- Born: 1728 Lancashire
- Died: 1 January 1803 (aged 74–75) London
- Occupation: Physician

= Gilbert Thompson (physician, born 1728) =

English physician

Gilbert Thompson (1728 – 1 January 1803) was an English physician.

==Biography==
Thompson was born in Lancashire in 1728, and for many years kept a well-frequented school near Lancaster, on retiring from which he went to the University of Edinburgh, and graduated doctor of medicine on 8 June 1753. He then went to London, but, meeting with little encouragement as a practitioner, he for a time served as writing-master in a boarding-school at Tottenham, and subsequently became a dispensing assistant to Timothy Bevan, the druggist. About 1765 his uncle, Gilbert Thompson of Penketh, died and left him 4,000l. He then commenced work as a physician in the city, and eventually attained to a fair practice.

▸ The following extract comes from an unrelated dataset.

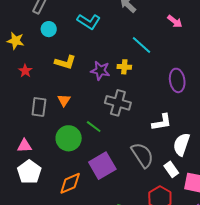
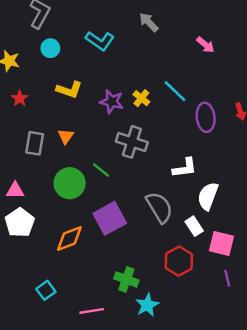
cyan line: (142, 45) -> (175, 91), moved
yellow cross: (124, 67) -> (141, 98), turned 32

He was admitted a licentiate of the Royal College of Physicians on 25 June 1770. He died at his house in Salter's Court, Cannon Street, 1 January 1803. He was a quaker, and is represented as a man of great integrity, of mild and unassuming manners, and possessed of considerable learning and professional skill. He was an intimate friend of the physician, John Fothergill. He is said to have been secretary to the Medical Society of London for several years, but there is no entry to this effect in the books of the society; he was a member, and was present at the first meeting in May 1773.

His works were:

- ‘Disputatio Medica Inauguralis de Exercitatione,’ Edinburgh, 1753, 4to.
- ‘A Biographical Memoir of the Life and a View of the Character of the late Dr. Fothergill,’ London, 1782, 8vo.
- ‘Select Translations from Homer and Horace, with original Poems,’ London, 1801, 8vo.